In [1]:
import pandas as pd
import json

In [2]:
import random

class Sentiment :
    NEGATIVE = "NEGATIVE"
    POSITIVE = "POSITIVE"
    NEUTRAL = "NEUTRAL"

class Review : 
    def __init__(self , text , score):
        self.text = text
        self.score = score
        self.sentiment = self.get_sentiment()
    
    def get_sentiment(self):
        if self.score <= 2:
            return Sentiment.NEGATIVE
        elif self.score == 3:
            return Sentiment.NEUTRAL
        else:
            return Sentiment.POSITIVE
        
class ReviewContainer:
    def __init__(self,reviews):
        self.reviews = reviews
   
    def get_text(self):
        return[x.text for x in self.reviews]
    
    def get_sentiment(self):
        return[x.sentiment for x in self.reviews]

    
    def evenly_distrubute(self):
        negative = list(filter(lambda x : x.sentiment == Sentiment.NEGATIVE , self.reviews))
        positive = list(filter(lambda x : x.sentiment == Sentiment.POSITIVE , self.reviews))
        positive_shrunk = positive[:len(negative)]
        self.reviews = negative + positive_shrunk
        random.shuffle(self.reviews)

In [3]:
file_name  = "C:/Users/meher/Books_small_10000.json"
reviews = []
with open(file_name) as f:
    for line in f:
        
        review = json.loads(line)
        reviews.append(Review(review['reviewText'] , review['overall']))

In [4]:
reviews[5].text


'I hoped for Mia to have some peace in this book, but her story is so real and raw.  Broken World was so touching and emotional because you go from Mia\'s trauma to her trying to cope.  I love the way the story displays how there is no "just bouncing back" from being sexually assaulted.  Mia showed us how those demons come for you every day and how sometimes they best you.
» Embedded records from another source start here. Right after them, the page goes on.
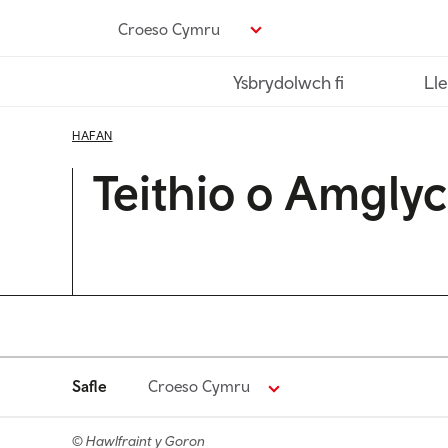
Neidio
Croeso Cymru
i’r
prif
Ysbrydolwch fi
Lle
gynnwys
HAFAN
Teithio o Amgly
Safle
Croeso Cymru
© Hawlfraint y Goron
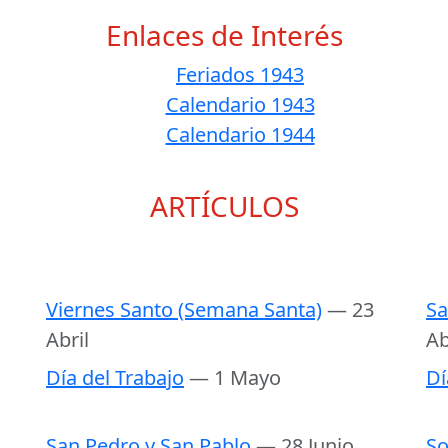
Enlaces de Interés
Feriados 1943
Calendario 1943
Calendario 1944
ARTÍCULOS
Viernes Santo (Semana Santa)
— 23
Sa
Abril
Ab
Día del Trabajo
— 1 Mayo
Dí
San Pedro y San Pablo
— 28 Junio
So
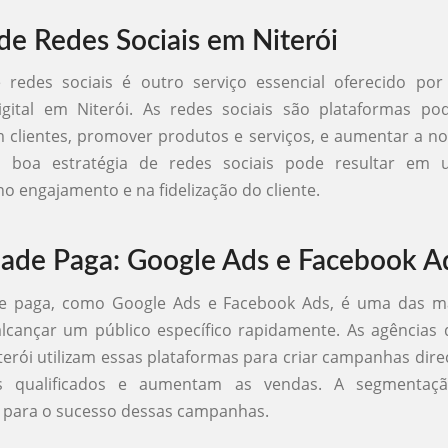
de Redes Sociais em Niterói
 redes sociais é outro serviço essencial oferecido por
igital em Niterói. As redes sociais são plataformas po
m clientes, promover produtos e serviços, e aumentar a n
 boa estratégia de redes sociais pode resultar em
 no engajamento e na fidelização do cliente.
dade Paga: Google Ads e Facebook A
de paga, como Google Ads e Facebook Ads, é uma das m
alcançar um público específico rapidamente. As agências
iterói utilizam essas plataformas para criar campanhas dir
s qualificados e aumentam as vendas. A segmentaçã
 para o sucesso dessas campanhas.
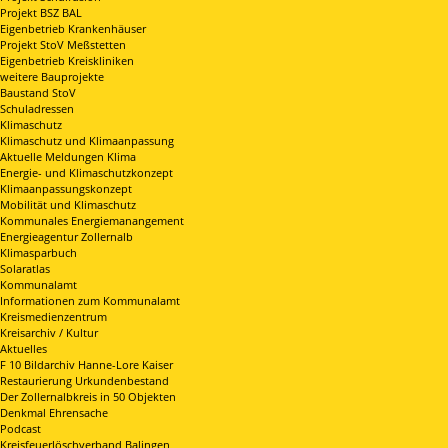
Projekt BSZ BAL
Eigenbetrieb Krankenhäuser
Projekt StoV Meßstetten
Eigenbetrieb Kreiskliniken
weitere Bauprojekte
Baustand StoV
Schuladressen
Klimaschutz
Klimaschutz und Klimaanpassung
Aktuelle Meldungen Klima
Energie- und Klimaschutzkonzept
Klimaanpassungskonzept
Mobilität und Klimaschutz
Kommunales Energiemanangement
Energieagentur Zollernalb
Klimasparbuch
Solaratlas
Kommunalamt
Informationen zum Kommunalamt
Kreismedienzentrum
Kreisarchiv / Kultur
Aktuelles
F 10 Bildarchiv Hanne-Lore Kaiser
Restaurierung Urkundenbestand
Der Zollernalbkreis in 50 Objekten
Denkmal Ehrensache
Podcast
Kreisfeuerlöschverband Balingen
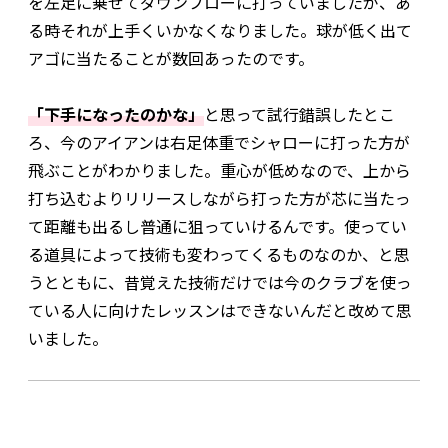
を左足に乗せてダウンブローに打っていましたが、あ
る時それが上手くいかなくなりました。球が低く出て
アゴに当たることが数回あったのです。
「下手になったのかな」
と思って試行錯誤したとこ
ろ、今のアイアンは右足体重でシャローに打った方が
飛ぶことがわかりました。重心が低めなので、上から
打ち込むよりリリースしながら打った方が芯に当たっ
て距離も出るし普通に狙っていけるんです。使ってい
る道具によって技術も変わってくるものなのか、と思
うとともに、昔覚えた技術だけでは今のクラブを使っ
ている人に向けたレッスンはできないんだと改めて思
いました。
I was so in the moment with Broken World and hurt with Mia because she was surrounded by people but so alone and I understood her feelings.  I found myself wishing I could give her some of my courage and strength or even just to be there for her.  Thank you Lizzy for putting a great character\'s voice on a strong subject and making it so that other peoples story may be heard through Mia\'s.'

In [5]:
len(reviews)

10000

In [6]:
from sklearn.model_selection import train_test_split

In [7]:
training , test =train_test_split(reviews , test_size = 0.33 , random_state = 42)

In [8]:
train_cont = ReviewContainer(training)
test_cont = ReviewContainer(test)


In [9]:
train_cont.evenly_distrubute()
train_x = train_cont.get_text()
train_y = train_cont.get_sentiment()
test_cont.evenly_distrubute()
test_x = test_cont.get_text()
test_y = test_cont.get_sentiment()

In [10]:
train_y.count(Sentiment.POSITIVE)
train_y.count(Sentiment.NEGATIVE)


436

In [11]:
from sklearn.feature_extraction.text import CountVectorizer , TfidfVectorizer

vectorizer = TfidfVectorizer()
train_x_vec = vectorizer.fit_transform(train_x)
test_x_vec = vectorizer.transform(test_x)

In [12]:
print(train_x[0])
print(train_x_vec[0].toarray())


Long before the term behavioural finance there was someone writing about the significance of identity. Long before the witty Buffett-isms, someone wrote those same words as part of his Irregular Rules. And long before Michael Lewis carved out his own position as the Wall Street storyteller du jour, someone else did so with similar eloquent finesse. Today, nearly three months have passed since George J.W. Goodman died on January 3, 2014 - or, as the financial after world knew him by, Adam Smith. A name created for him by the publisher of New York Magazine so as to keep his weekly Wall Street columns anonymous.Rarely have the need to quote from a book been greater, and a good way to start is with Paul Samuelson's front-cover phrase "a modern classic", as it embraces the book beautifully. On one hand the book is eons ahead of its time, crafting the mindset-house that practitioners like Warren Buffett, Peter Lynch and the behavioural finance entourage would furnish. But on the other hand i

In [13]:
 from sklearn import svm

In [14]:
clf_svm = svm.SVC(kernel='linear')
clf_svm.fit(train_x_vec,train_y)

In [15]:
svm_s = clf_svm.score(test_x_vec,test_y)*100

In [16]:
test_x[15]

'A chilling look at cyber romance.  Female character a bit flawed, but a winner in the end. Not something to read in the dark!'

In [17]:
clf_svm.predict(test_x_vec[15])

array(['POSITIVE'], dtype='<U8')

In [18]:
train_x_vec

<872x8906 sparse matrix of type '<class 'numpy.float64'>'
	with 53647 stored elements in Compressed Sparse Row format>

In [19]:
import numpy as np

# Assuming you have predictions for x_test stored in a variable called 'predictions'
predictions = clf_svm.predict(test_x_vec)  # Replace 'model' with your actual model

# Convert predictions to an array
predictions = np.array(predictions)

# Count the occurrences of 'POSITIVE' in predictions
positive_count = np.count_nonzero(predictions == 'POSITIVE')
negattive_count = np.count_nonzero(predictions=='NEGATIVE')


In [20]:
print(f"Number of positive predictions: {positive_count}")
print(f"Number of negative predictions: {negattive_count}")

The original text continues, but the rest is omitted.